-- THE INPUT --

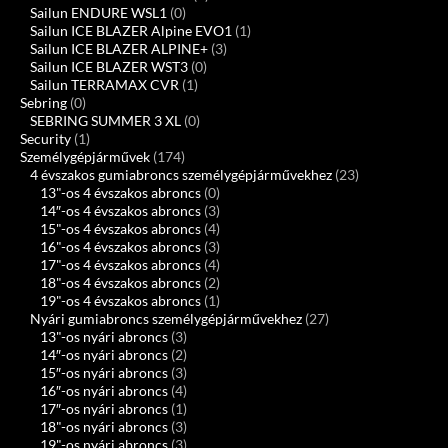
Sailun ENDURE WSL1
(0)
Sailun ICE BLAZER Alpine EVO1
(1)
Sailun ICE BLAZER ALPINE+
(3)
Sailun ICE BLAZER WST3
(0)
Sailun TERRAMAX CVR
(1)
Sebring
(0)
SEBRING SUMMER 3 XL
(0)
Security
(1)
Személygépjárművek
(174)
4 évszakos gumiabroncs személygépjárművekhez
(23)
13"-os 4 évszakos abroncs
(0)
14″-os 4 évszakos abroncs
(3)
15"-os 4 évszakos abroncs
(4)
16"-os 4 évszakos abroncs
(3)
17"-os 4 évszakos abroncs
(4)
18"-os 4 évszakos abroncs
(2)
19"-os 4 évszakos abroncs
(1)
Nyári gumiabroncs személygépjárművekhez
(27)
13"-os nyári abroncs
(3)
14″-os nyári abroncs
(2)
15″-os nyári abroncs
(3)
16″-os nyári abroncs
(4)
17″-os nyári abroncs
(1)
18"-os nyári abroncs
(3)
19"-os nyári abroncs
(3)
---
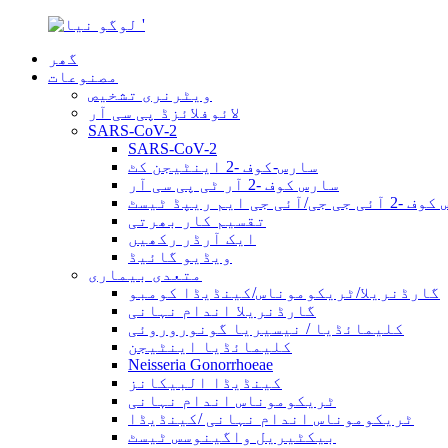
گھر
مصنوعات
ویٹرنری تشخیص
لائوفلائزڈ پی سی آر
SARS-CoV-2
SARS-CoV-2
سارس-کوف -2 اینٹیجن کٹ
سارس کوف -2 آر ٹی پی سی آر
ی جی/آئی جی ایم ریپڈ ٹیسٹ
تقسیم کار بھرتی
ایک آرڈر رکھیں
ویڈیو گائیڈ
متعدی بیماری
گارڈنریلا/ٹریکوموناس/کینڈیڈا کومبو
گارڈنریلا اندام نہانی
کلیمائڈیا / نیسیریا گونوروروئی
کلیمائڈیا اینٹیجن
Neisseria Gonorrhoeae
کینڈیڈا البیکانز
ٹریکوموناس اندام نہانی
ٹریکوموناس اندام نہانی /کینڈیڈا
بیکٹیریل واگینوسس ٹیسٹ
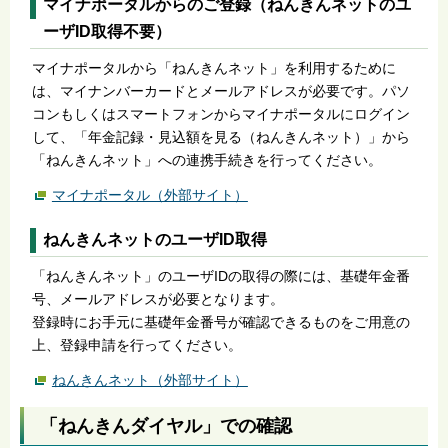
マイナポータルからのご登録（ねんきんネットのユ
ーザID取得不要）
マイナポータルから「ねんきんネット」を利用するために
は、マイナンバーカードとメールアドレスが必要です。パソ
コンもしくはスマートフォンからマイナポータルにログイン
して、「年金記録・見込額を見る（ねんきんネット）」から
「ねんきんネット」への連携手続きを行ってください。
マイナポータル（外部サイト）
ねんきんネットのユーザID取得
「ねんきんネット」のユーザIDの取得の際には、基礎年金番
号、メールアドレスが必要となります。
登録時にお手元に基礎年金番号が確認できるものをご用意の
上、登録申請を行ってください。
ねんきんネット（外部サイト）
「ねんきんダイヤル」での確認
--
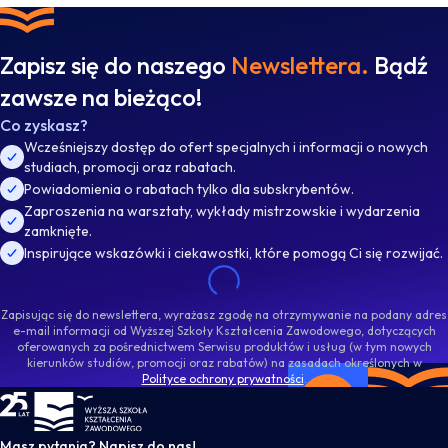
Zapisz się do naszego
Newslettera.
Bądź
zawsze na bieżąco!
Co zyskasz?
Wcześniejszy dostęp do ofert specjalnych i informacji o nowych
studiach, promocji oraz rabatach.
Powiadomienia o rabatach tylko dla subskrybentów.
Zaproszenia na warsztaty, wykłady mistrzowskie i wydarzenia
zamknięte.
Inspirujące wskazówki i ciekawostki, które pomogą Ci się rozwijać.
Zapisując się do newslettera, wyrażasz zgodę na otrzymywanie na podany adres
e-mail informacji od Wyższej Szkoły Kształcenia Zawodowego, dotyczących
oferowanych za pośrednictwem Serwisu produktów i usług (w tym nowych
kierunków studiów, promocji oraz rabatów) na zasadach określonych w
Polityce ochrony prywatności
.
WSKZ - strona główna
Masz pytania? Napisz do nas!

-- WORK ITEM --
When a line in the listing above holds "Sailun", include it in the tally; report only the tally.

-- OUTPUT FOR THIS EXERCISE --
5